> Supplied information
'''

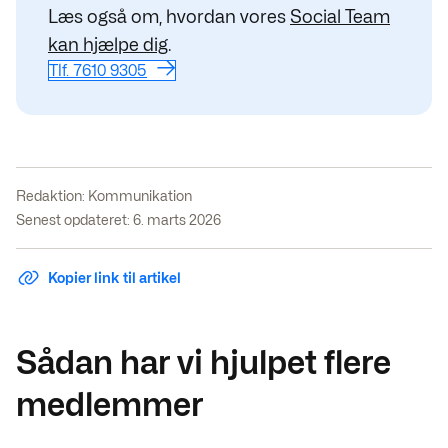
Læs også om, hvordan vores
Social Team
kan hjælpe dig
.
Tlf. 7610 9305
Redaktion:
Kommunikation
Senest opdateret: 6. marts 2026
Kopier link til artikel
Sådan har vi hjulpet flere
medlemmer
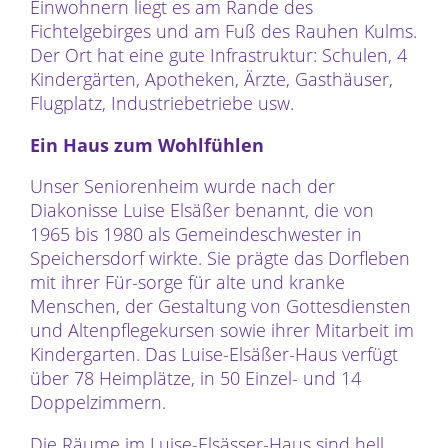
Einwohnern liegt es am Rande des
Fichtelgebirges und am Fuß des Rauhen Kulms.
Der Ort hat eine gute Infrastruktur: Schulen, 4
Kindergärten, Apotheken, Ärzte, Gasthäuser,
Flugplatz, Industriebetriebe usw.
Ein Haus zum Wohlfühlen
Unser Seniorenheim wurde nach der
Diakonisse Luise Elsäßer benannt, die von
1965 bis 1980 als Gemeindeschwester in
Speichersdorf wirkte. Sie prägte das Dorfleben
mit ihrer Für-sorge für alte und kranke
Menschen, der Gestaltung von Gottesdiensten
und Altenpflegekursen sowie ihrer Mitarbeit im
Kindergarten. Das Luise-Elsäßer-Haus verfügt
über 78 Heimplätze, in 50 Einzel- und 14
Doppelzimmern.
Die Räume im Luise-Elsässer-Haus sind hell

'''
'''

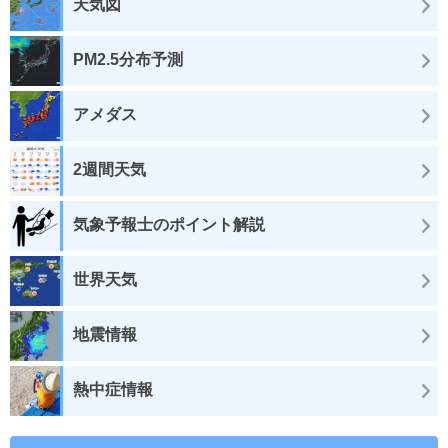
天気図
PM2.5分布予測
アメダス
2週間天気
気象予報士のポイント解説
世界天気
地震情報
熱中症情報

'''

> Task item
Taking the material above, extract exactly and only the lines from the line with "Der Ort hat" to the line with "Die Räume im Luise-Elsässer-Haus sind hell", inclusive of both.

> Written response
Der Ort hat eine gute Infrastruktur: Schulen, 4
Kindergärten, Apotheken, Ärzte, Gasthäuser,
Flugplatz, Industriebetriebe usw.
Ein Haus zum Wohlfühlen
Unser Seniorenheim wurde nach der
Diakonisse Luise Elsäßer benannt, die von
1965 bis 1980 als Gemeindeschwester in
Speichersdorf wirkte. Sie prägte das Dorfleben
mit ihrer Für-sorge für alte und kranke
Menschen, der Gestaltung von Gottesdiensten
und Altenpflegekursen sowie ihrer Mitarbeit im
Kindergarten. Das Luise-Elsäßer-Haus verfügt
über 78 Heimplätze, in 50 Einzel- und 14
Doppelzimmern.
Die Räume im Luise-Elsässer-Haus sind hell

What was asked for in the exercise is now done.